A Historical Christmas Event with Caroline Linden


Caroline Linden was born a reader, not a writer. She earned a math degree from Harvard University and wrote computer code before discovering that writing fiction was far more fun. Eleven years, fifteen books, three Red Sox championships, and one dog later, she has never been happier with her decision. Her books have won the NEC-RWA Reader's Choice Beanpot Award, the Daphne du Maurier Award, and RWA's RITA Award.




1802

Grace Finch first met Oliver Ford at a party at her aunt’s house. Aunt Sarah had invited the Fords because Mrs. Ford had recently passed away, and it was the father and son’s first Christmas time without her. They were neighbors, although distant ones. Despite being reserved, Oliver was quickly absorbed into the group of children, who were bent on playing hide and seek in the elaborate gardens behind Holkham House, now glittering with a thin crust of snow, before darkness fell and they would be sent to the nursery for dinner.

“What are you doing, Gracie?” asked her older sister Daphne in amusement as Grace struggled with her boots.

“Going out to play in the gardens, with you.”

Daphne laughed. “Of course not! You’re too little. You must be at least seven to go outside.”

Grace’s eyes went wide. She was six, and had been counting the days until this party. “I am not! I’m going, Daphne, I am!”

Still laughing, Daphne only shook her head and went out with their cousins Lizzie and Frederick. They were all eleven, five years older than Grace, who could only watch impotently. She couldn’t manage her boots alone yet. Amelia, James, and George were already outside, running and shouting in delight as they threw snow at each other. It would be such fun, and a tear slipped down her cheek at the thought of missing it all, stuck in the house with babies like her sister Willa, who was only two.

“Here,” said a kind boy’s voice. Oliver knelt at her feet and tied first one, then the other bootlace. “Now you can go out,” he whispered, his blue eyes shining at her from under his untidy mop of blond hair.
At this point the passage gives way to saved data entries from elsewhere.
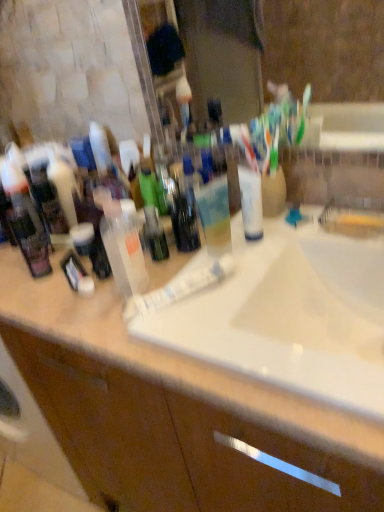 The image size is (384, 512). I want to click on vacant space in front of matte black lotion at center, arranged as the 1th toiletry when viewed from the left, so 36,281. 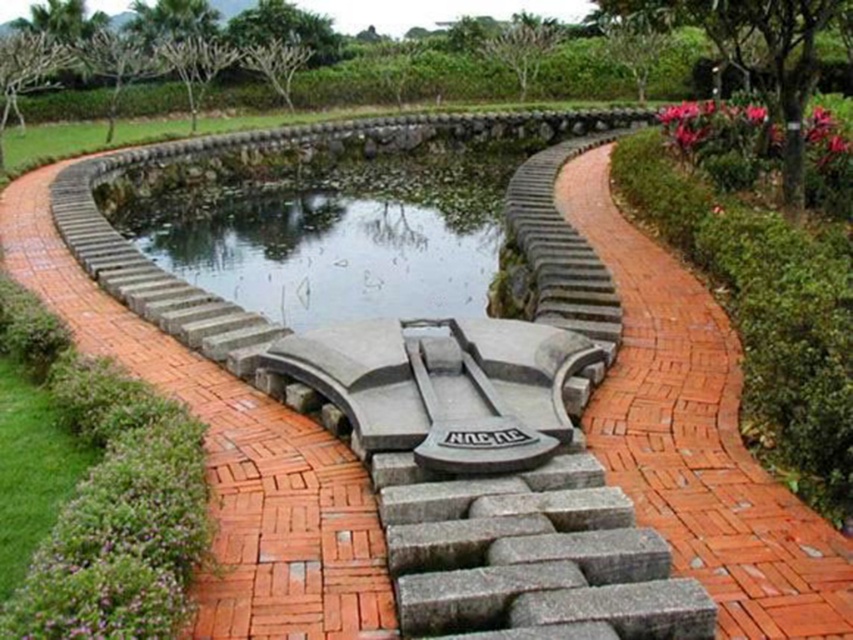 Which of these two, red brick pathway at center or gray stone bench at center, stands taller?

red brick pathway at center is taller.

I want to click on red brick pathway at center, so click(x=698, y=438).

You are a GUI agent. You are given a task and a screenshot of the screen. Output one action in this format:
    pyautogui.click(x=<x>, y=<y>)
    Task: Click on the red brick pathway at center
    
    Given the screenshot: What is the action you would take?
    pyautogui.click(x=698, y=438)

Does clear glass pond at center have a lesser width compared to gray stone bench at center?

No, clear glass pond at center is not thinner than gray stone bench at center.

Which is more to the right, clear glass pond at center or gray stone bench at center?

gray stone bench at center is more to the right.

The width and height of the screenshot is (853, 640). Identify the location of clear glass pond at center. (337, 236).

Does red brick pathway at center have a larger size compared to clear glass pond at center?

No.

Between red brick pathway at center and clear glass pond at center, which one is positioned higher?

clear glass pond at center is higher up.

You are a GUI agent. You are given a task and a screenshot of the screen. Output one action in this format:
    pyautogui.click(x=<x>, y=<y>)
    Task: Click on the red brick pathway at center
    Image resolution: width=853 pixels, height=640 pixels.
    Given the screenshot: What is the action you would take?
    pyautogui.click(x=698, y=438)

Where is `red brick pathway at center`? This screenshot has height=640, width=853. red brick pathway at center is located at coordinates (698, 438). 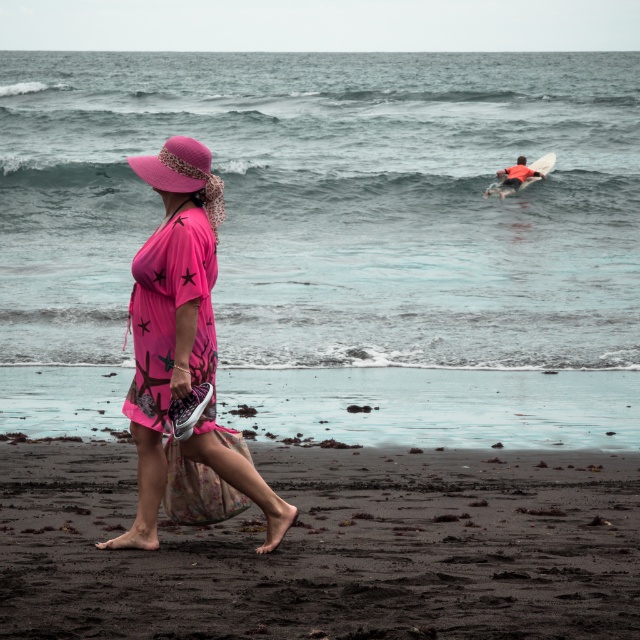 You are a photographer trying to capture the woman in the scene. You want to ensure both the pink fabric hat at left and the orange foam surfboard at upper right are visible in your shot. Based on their sizes, which object should you focus on to include both in the frame?

The pink fabric hat at left is not as tall as the orange foam surfboard at upper right, so focusing on the taller orange foam surfboard at upper right would allow both objects to be in the frame.

You are standing at the beach and see two points marked in the image. The first point is at coordinates point (170,148) and the second is at point (520,156). Which point is closer to you?

Point (170,148) is closer to the camera than point (520,156). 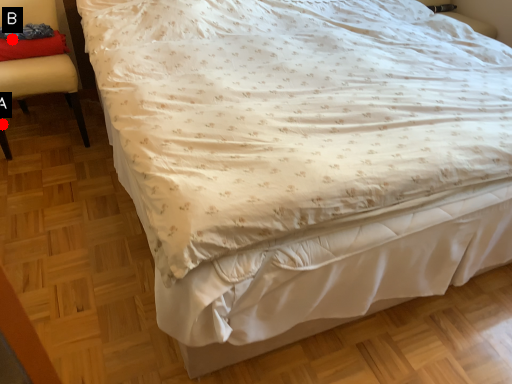 Question: Two points are circled on the image, labeled by A and B beside each circle. Which point is closer to the camera?

Choices:
 (A) A is closer
 (B) B is closer

Answer: (B)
He even winked at her.

“Thank you.” Grace beamed at him, and ran into the garden.

Lizzie won the game, but Grace remembered the kindness.


1808

When she was twelve, Grace’s mother said she could sit at the lower table at Aunt Sarah’s, with the other cousins who were too old for the nursery but not yet adults. Nervous but eager, Grace chose her best dress and brushed her hair one hundred careful strokes. She promised to bring Willa a cracker from the table and went down to eat, hoping she wasn’t seated next to Frederick, who liked to tease.

Oliver Ford was there, down from Oxford, tall and lanky at age seventeen. He and his father were regulars at Christmas dinner now. He wasn’t the most talkative boy, but he still had a friendly grin and an easy laugh, and Amelia and Daphne seemed to find him far more interesting than ever before. Grace watched her sister and cousin monopolize his attention with a frown. She wanted to talk to him, too. Oliver always talked to her, year after year. He never put snow down her neck or pulled her hair when her braids fell down, like Frederick did.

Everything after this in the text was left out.